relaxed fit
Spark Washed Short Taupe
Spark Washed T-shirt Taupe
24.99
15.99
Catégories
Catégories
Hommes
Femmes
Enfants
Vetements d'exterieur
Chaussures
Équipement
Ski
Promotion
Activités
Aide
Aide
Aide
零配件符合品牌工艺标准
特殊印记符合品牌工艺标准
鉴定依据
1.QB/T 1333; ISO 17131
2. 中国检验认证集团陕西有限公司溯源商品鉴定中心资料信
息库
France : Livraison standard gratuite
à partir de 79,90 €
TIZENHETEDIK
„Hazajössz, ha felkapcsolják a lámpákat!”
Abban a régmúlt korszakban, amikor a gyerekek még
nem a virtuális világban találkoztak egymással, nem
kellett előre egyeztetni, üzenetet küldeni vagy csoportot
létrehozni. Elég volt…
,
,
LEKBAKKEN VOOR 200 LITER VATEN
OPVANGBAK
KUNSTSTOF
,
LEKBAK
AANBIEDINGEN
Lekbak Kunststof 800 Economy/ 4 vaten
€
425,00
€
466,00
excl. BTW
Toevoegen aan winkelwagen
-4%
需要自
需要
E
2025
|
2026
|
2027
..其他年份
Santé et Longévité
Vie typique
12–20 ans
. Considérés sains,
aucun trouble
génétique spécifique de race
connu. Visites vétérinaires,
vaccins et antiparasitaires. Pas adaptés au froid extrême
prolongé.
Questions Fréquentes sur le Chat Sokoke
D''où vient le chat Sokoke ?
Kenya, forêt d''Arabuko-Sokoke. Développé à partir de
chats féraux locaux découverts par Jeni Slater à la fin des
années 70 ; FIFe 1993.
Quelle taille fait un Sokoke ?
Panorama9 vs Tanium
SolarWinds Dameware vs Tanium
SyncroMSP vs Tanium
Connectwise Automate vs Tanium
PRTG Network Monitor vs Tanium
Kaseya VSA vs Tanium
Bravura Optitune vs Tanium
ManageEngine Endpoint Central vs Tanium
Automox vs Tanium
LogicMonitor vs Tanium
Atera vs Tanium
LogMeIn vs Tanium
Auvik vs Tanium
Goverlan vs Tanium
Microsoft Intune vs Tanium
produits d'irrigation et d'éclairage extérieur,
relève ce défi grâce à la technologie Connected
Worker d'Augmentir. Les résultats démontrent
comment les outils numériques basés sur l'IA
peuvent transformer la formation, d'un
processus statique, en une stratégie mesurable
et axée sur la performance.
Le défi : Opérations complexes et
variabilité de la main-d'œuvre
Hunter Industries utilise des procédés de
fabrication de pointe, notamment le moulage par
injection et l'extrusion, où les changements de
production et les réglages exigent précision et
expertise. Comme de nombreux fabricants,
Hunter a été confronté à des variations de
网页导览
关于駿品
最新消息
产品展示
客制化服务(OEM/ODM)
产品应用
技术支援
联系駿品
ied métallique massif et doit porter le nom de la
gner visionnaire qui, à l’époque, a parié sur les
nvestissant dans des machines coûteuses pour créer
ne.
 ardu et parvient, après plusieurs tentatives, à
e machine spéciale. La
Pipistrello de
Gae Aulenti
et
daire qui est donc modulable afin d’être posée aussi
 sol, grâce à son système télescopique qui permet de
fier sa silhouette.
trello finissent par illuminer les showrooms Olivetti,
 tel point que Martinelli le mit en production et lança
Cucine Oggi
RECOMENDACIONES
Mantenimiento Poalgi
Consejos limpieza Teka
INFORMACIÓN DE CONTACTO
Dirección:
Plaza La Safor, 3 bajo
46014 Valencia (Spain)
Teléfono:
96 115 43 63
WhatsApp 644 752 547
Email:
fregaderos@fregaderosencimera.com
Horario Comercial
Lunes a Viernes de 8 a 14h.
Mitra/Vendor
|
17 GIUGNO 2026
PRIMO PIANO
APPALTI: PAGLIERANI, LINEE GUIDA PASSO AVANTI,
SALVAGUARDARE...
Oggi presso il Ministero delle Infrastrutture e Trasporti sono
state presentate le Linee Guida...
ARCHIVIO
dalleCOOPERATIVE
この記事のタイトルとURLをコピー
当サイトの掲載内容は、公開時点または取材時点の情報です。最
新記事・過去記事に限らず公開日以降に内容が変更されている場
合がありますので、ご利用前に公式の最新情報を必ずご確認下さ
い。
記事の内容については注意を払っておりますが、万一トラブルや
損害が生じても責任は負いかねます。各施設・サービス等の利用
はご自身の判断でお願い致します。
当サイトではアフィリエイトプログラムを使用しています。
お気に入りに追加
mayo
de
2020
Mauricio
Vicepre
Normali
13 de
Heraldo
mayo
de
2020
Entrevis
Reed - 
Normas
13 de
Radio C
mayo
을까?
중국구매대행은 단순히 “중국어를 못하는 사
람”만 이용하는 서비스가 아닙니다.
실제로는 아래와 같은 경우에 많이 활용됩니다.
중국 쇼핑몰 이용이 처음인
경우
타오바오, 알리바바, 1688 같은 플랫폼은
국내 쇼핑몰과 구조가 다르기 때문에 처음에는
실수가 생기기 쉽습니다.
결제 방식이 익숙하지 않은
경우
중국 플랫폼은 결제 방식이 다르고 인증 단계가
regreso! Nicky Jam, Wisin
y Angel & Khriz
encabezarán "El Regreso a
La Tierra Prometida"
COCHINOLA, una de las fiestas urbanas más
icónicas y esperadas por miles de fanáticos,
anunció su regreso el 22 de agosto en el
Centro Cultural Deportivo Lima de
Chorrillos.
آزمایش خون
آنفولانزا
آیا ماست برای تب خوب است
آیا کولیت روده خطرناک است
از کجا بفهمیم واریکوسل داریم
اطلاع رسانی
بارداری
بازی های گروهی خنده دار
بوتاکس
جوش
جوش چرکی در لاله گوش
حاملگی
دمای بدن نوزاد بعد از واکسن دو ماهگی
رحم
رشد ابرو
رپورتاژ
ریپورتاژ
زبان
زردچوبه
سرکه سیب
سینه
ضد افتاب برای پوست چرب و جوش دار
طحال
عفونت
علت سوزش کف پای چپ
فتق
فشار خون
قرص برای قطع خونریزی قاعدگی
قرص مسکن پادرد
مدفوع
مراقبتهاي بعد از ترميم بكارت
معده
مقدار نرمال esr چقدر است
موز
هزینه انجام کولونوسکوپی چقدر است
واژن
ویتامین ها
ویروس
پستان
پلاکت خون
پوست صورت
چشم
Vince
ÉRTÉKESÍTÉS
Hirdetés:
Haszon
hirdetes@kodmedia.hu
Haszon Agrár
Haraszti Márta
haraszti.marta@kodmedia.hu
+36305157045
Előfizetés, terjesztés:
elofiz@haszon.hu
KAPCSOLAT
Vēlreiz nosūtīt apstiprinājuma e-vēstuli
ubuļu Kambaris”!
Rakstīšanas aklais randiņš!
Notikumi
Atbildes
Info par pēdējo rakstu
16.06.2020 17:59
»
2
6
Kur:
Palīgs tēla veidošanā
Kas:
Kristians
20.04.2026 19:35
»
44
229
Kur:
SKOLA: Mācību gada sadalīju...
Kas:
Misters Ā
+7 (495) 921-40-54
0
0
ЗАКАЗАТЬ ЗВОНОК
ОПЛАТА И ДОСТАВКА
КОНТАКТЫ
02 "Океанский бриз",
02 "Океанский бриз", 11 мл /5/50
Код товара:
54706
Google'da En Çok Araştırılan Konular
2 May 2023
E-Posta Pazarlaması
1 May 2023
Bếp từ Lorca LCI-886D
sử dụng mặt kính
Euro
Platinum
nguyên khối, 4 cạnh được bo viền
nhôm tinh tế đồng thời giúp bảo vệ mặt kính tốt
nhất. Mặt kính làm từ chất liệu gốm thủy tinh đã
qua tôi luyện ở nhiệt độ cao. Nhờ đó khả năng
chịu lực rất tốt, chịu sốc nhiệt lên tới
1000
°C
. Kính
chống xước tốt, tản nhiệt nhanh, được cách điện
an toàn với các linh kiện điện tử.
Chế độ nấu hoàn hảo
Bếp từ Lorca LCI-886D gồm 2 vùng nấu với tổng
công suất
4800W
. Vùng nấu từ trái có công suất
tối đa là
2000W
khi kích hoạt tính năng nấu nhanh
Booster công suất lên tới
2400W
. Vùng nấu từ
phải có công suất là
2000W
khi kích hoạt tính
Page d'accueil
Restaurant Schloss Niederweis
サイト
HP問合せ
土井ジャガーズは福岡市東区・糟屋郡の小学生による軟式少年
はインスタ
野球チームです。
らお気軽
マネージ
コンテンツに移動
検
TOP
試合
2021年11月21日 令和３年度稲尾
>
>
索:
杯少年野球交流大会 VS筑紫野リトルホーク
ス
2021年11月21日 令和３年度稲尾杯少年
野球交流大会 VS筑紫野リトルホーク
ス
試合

━━━━━━━━━━━━━━━━

* TASK TO COMPLETE
The reply should consist solely of the lines of the data, exact, from the opening line through the line with "nem a virtuális", inclusive.

* ANSWER BOX
relaxed fit
Spark Washed Short Taupe
Spark Washed T-shirt Taupe
24.99
15.99
Catégories
Catégories
Hommes
Femmes
Enfants
Vetements d'exterieur
Chaussures
Équipement
Ski
Promotion
Activités
Aide
Aide
Aide
零配件符合品牌工艺标准
特殊印记符合品牌工艺标准
鉴定依据
1.QB/T 1333; ISO 17131
2. 中国检验认证集团陕西有限公司溯源商品鉴定中心资料信
息库
France : Livraison standard gratuite
à partir de 79,90 €
TIZENHETEDIK
„Hazajössz, ha felkapcsolják a lámpákat!”
Abban a régmúlt korszakban, amikor a gyerekek még
nem a virtuális világban találkoztak egymással, nem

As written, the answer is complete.